Effect of prior austenite grain size on its diffusionless decomposition into martensite

Abstract

Diffusionless transformation involves the movement of atoms in a coordinated manner. Such movement gets interrupted due to the presence of strong defects such as precipitates, grain boundaries, etc., leading to stabilization of austenite. Austenite stabilization, a phenomenon that takes place in many steels typically means the increase in the resistance of the decomposition from austenite to martensite. Stabilization occurs mainly due to the influence of three major factors, i.e., mechanical, chemical, and thermal. One of the most elementary method to analyze the effect of a particular factor on the austenite stability is by examining its impact on the MS temperature (Martensitic start temperature). The present work outlines the effect of PAGS on the decomposition behavior of austenite to martensite in carbide-free bainitic steels. It is basically observed that refinement in grain size leads to decrement in the MS (Martensite start temperature) temperature and higher decomposition rates during the initial stages.
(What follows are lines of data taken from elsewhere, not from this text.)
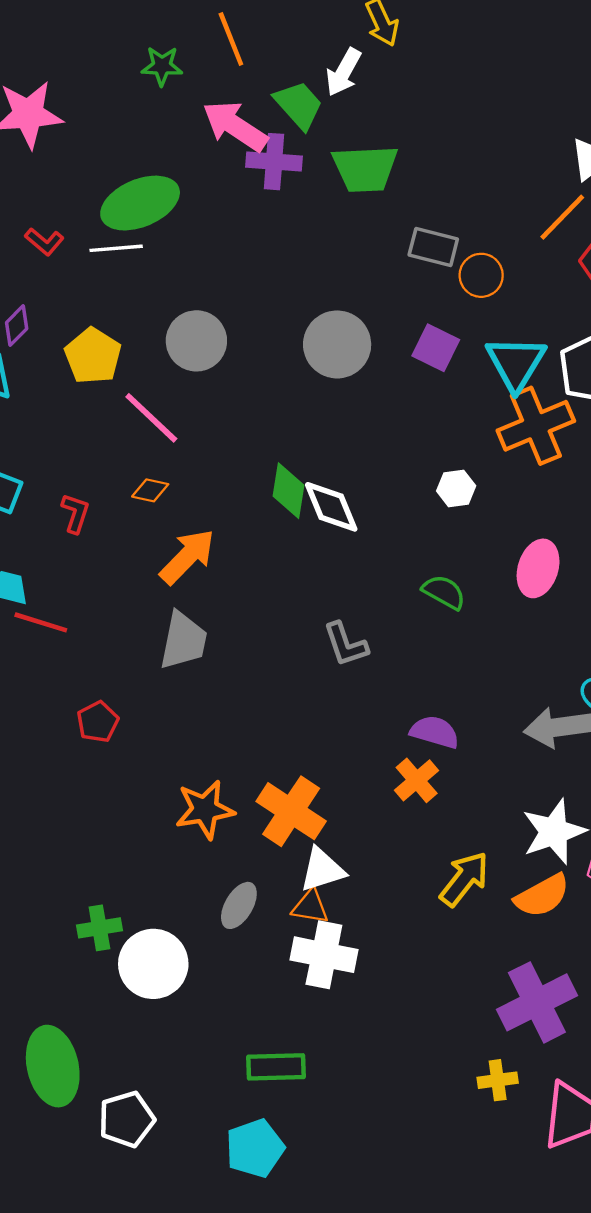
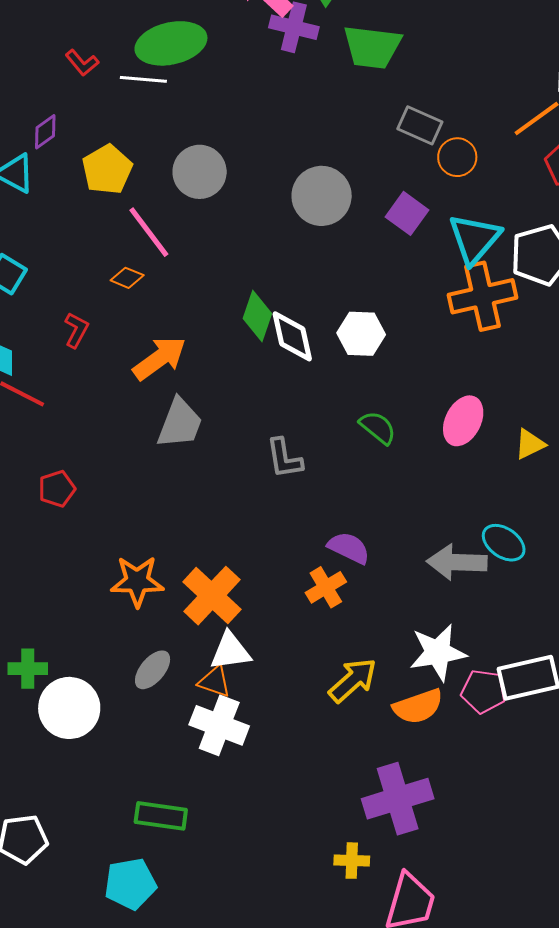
white hexagon: (456, 488) -> (361, 334), moved, size x1.4
orange diamond: (150, 490) -> (127, 278), moved
red L-shape: (75, 513) -> (76, 330), moved
gray trapezoid: (183, 641) -> (180, 423), moved

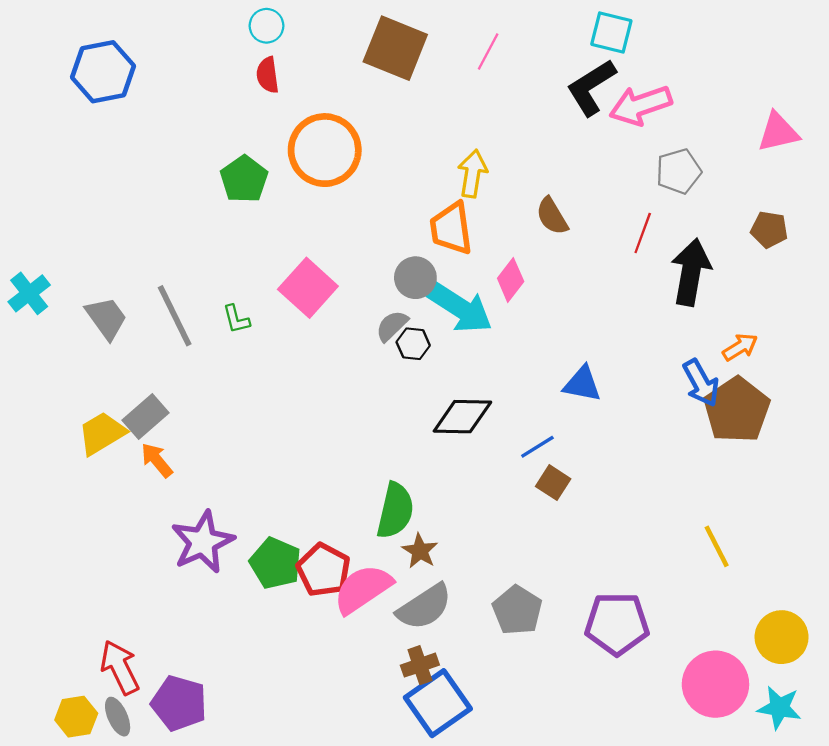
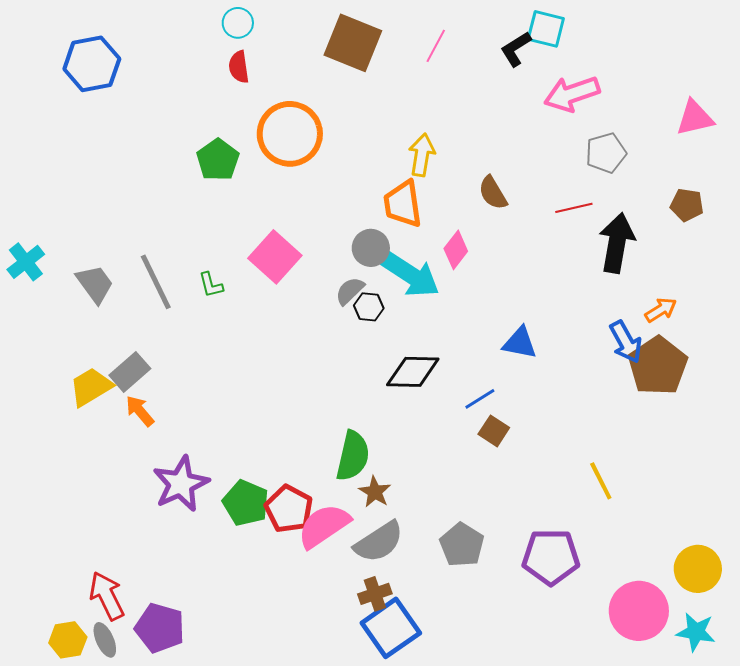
black L-shape: (591, 87) -> (516, 49), moved, size x0.7
red line: (643, 233) -> (574, 208), turned 57
yellow line: (717, 546) -> (601, 481), moved

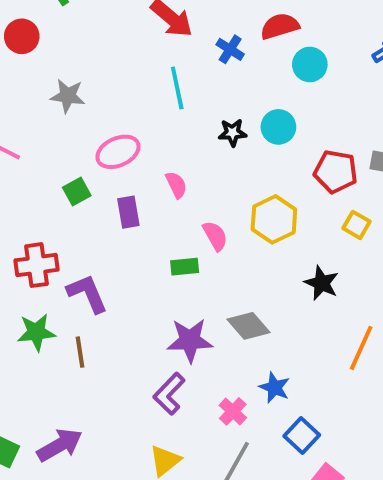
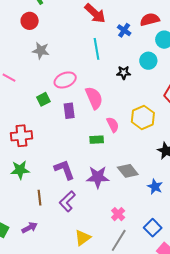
red circle: (22, 36) -> (30, 21), moved
cyan circle: (278, 127) -> (148, 61), moved
pink semicircle: (176, 185) -> (94, 98), size x1.6
purple L-shape: (87, 293) -> (64, 170), moved
brown line: (80, 352) -> (40, 198), moved
blue star: (274, 388) -> (155, 187), moved
purple L-shape: (169, 394) -> (67, 201), moved
purple arrow: (60, 445) -> (30, 228), size x0.7

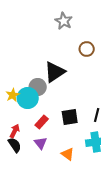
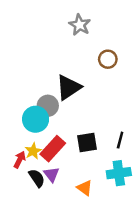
yellow star: (13, 95) -> (33, 151), moved
red rectangle: (42, 122) -> (53, 149), size x1.5
black semicircle: (15, 145) -> (37, 178), moved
Later on, it is observed that on formation of about (0.3-0.4) fraction of martensite, the rate of decomposition decreases at a much rapid rate for fine PAGS whereas it continues to maintain faster rate in case of microstructures with coarser grains. Dependence of decomposition kinetics of austenite on PAGS is ignored frequently, but it does exist, and adequate experimental evidence is presented in the present study for the same. Dilatation data were analyzed in order to determine the fraction of martensite formed as a function of supercooling along with decomposition kinetics of austenite. The kinetics of austenite decomposition with respect to PAGS primarily depends on the strength of the austenite phase and the density of nucleation sites.